Return all lines of the records that contain the word "triangle".

++++++++

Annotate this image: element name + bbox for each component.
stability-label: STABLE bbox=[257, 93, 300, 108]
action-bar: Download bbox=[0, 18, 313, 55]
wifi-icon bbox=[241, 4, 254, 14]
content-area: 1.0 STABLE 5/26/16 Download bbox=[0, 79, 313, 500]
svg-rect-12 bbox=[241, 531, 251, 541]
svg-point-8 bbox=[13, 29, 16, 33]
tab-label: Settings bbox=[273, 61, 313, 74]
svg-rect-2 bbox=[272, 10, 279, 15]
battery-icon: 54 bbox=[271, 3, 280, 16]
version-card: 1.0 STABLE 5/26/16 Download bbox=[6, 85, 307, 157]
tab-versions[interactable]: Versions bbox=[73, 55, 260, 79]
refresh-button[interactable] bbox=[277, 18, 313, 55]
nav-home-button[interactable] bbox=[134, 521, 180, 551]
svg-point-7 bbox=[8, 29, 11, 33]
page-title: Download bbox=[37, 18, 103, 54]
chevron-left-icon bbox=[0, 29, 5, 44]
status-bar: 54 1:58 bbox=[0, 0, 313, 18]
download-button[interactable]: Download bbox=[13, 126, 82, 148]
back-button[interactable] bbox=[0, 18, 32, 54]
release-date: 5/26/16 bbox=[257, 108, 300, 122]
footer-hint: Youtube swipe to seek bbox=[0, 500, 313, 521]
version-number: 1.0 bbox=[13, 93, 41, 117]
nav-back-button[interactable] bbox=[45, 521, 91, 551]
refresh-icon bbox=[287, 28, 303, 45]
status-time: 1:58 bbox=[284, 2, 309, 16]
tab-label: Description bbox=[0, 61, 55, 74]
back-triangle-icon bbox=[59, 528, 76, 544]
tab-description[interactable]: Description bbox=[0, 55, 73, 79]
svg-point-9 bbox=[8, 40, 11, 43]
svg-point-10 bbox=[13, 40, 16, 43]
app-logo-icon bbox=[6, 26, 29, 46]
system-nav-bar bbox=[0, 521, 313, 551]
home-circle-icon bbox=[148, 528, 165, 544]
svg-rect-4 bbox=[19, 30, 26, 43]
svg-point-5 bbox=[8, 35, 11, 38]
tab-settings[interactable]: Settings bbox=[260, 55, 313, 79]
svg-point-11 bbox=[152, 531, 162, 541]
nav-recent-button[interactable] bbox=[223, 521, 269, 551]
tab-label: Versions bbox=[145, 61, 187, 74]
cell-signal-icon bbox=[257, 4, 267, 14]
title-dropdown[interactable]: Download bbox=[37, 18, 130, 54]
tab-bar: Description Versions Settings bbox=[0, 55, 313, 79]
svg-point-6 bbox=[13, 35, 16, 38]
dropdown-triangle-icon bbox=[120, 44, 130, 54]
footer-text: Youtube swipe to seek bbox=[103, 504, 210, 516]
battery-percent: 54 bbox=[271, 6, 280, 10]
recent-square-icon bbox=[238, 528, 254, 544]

++++++++

ANSWER AREA:
back-triangle-icon bbox=[59, 528, 76, 544]
dropdown-triangle-icon bbox=[120, 44, 130, 54]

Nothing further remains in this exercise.